Wakacyjny kurort nie szczędzi turystów. Polka zapłaciła 1200 zł za herbatę

Zagraniczne, uwielbiane przez wielu kurorty największe żniwa mają w okresie wiosenno-letnim. Ceny choćby noclegów idą wówczas mocno w górę. Lokalni przedsiębiorcy nierzadko wtedy dopuszczają się nielegalnych praktyk, by zarobić jak najwięcej, a nieświadomi turyści niestety często na ich sztuczki się nabierają. Przekonała się o tym Polka, która wybrała się z rodziną do sklepu spożywczego podczas pobytu w Turcji. Jak się okazało, nie ona jedyna została oszukana. Jej historia to przestroga dla wszystkich turystów planujących urlop.
W tym zagranicznym mieście kradną na potęgę. Turyści muszą mieć się na baczności
Czasami wystarczy chwila nieuwagi, by stracić nie tylko pieniądze, ale i różnego rodzaju przedmioty osobiste. Udając się za granicę, należy zawsze upewnić się, jakie rejony danego kraju uchodzą za niebezpieczne i jakie warto omijać szerokim łukiem. Niestety, nie od dziś wiadomo, że najpopularniejsze lokalizacje są istnym rajem dla oszustów i złodziei.

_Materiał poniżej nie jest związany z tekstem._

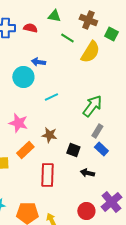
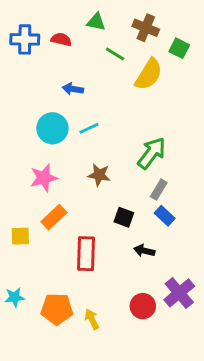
cyan circle: (23, 77) -> (52, 128), moved
cyan line: (51, 97) -> (89, 128), moved
pink star: (18, 123) -> (44, 178), turned -30
brown star: (49, 135) -> (99, 175), moved

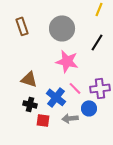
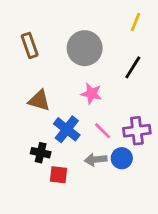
pink star: (67, 61) -> (92, 94), size x0.7
brown triangle: (29, 79) -> (39, 100), moved
blue cross: (56, 97) -> (67, 129), moved
gray arrow: (70, 118) -> (96, 160), moved

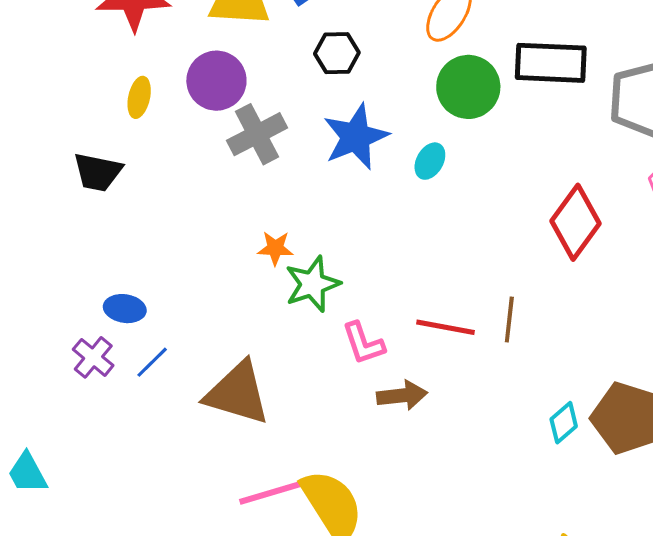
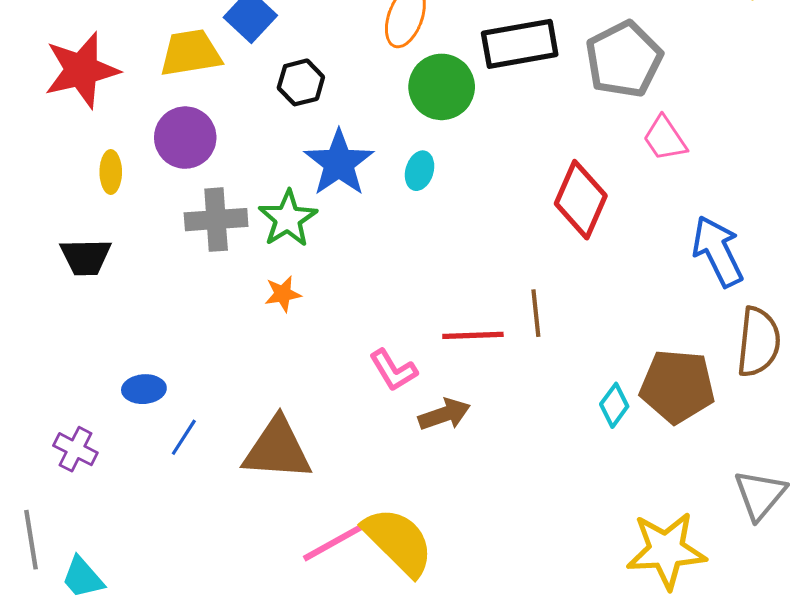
gray cross: (257, 134) -> (216, 220), moved, turned 36
green star: (312, 284) -> (288, 219), moved
purple cross: (93, 357) -> (75, 449), moved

Jak podawał w ubiegłym roku magazyn “Paul Camper Magazine”, w rankingu 25 turystycznych miast najwięcej kradzieży dochodziło w Barcelonie. Według statystyk jeden na 70 turystów zostaje tam okradziony. Przypadki kradzieży czy przekrętów mają jednak miejsce w każdym turystycznym kurorcie, o czym świadczą choćby liczne nagrania podróżnych, publikowane w mediach społecznościowych.

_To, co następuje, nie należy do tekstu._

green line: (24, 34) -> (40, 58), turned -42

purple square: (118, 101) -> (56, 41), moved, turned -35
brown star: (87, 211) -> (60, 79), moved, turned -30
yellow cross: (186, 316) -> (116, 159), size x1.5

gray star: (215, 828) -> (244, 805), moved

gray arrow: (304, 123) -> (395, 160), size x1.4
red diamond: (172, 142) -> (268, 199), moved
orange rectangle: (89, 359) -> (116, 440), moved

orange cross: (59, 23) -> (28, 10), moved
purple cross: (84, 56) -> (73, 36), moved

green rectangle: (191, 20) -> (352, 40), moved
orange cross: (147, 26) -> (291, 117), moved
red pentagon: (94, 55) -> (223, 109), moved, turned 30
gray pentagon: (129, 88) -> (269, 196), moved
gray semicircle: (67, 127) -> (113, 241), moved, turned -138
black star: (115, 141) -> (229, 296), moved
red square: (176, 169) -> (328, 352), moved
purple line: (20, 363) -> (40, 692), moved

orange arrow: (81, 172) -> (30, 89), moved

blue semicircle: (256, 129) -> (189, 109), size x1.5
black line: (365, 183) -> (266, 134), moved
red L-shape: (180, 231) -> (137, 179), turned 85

Turcja w czołówce najpopularniejszych krajów na wakacje. Czy jest tam bezpiecznie?
Polacy bardzo chętnie w okresie letnim decydują się na wypoczynek w Turcji. Kraj ten obok Hiszpanii, Włoch, Grecji czy Chorwacji uchodzi za niezwykle popularny. Podróżują tam nie tylko młodzi, ale i całe rodziny z dziećmi. Ogólnie Turcja jest uważana za bezpieczny kraj dla turystów, szczególnie w popularnych kurortach. Niemniej jednak, podczas wakacji należy zachować tam ostrożność, zdrowy rozsądek oraz zwracać uwagę na aktualne ostrzeżenia i zalecenia dotyczące podróży.
Do popularnych i jednocześnie bezpiecznych kurortów w Turcji zalicza się lokalizacje takie jak: Antalya, Bodrum czy Alanya. W przypadku miast są to: Stambuł i Ankara, choć poziom bezpieczeństwa uchodzi tam za średni. W gęsto zaludnionych miejscach np. bazarach pilnowanie swoich rzeczy osobistych to konieczność.
Polka oszukana w Turcji. Ta herbata kosztowała ją niemal całą wycieczkę
Wakacyjny luz nie powinien oznaczać utraty czujności. Wie o tym Polka, która na swoim profilu (@anna_czarnowska) na TikToku opublikowała nagranie, w którym opowiedziała, jak została oszukana podczas rodzinnego pobytu w Turcji.
Pośród bazarów pachnących przyprawami, orientalnych knajp czy kolorowych stoisk często kryją się pułapki, o których niektórzy podróżni wciąż nie zdają sobie sprawy. Anna Czarnowska, edukatorka finansowa i tiktokerka przestrzegła, że nawet niepozorna wizyta w herbacianym sklepiku może skończyć fatalnie.
Będąc w Side, czyli popularnym kurorcie na południu Turcji, Polka wraz z rodziną udała się do sklepu znajdującego się tuż przy promenadzie. Wybrała trzy mieszanki herbat - jabłkową, z granatu i imbirową. Gdy podeszła do kasy zaczął się koszmar, którego jeszcze wtedy nie była świadoma.
Zakładałam, że zapłacimy za to maksymalnie 70 euro - słyszymy na nagraniu.
Turystka przyznała, że nie do końca wiedziała, ile finalnie będą kosztować zakupy, ale była przekonana, że jej portfel na nich nie ucierpi. Gdy sprzedawca poprosił o płatność kartą, tłumacząc że w ten sposób przedsiębiorcy łatwiej jest się rozliczać, ta bez zawahania przyłożyła kartę kredytową do terminala. Niedługo po wyjściu ze sklepu otrzymała powiadomienie z banku: 250 euro. O zwrocie nie było mowy, z resztą na ladzie w sklepie znajdowała się kartka z taką informacją.
Po powrocie do hotelu Polka sprawdziła w internecie opinie o sklepie. Okazało się, że Ottoman znajdujący się przy Liman Cd. w Side oszukał w ten sposób wielu turystów.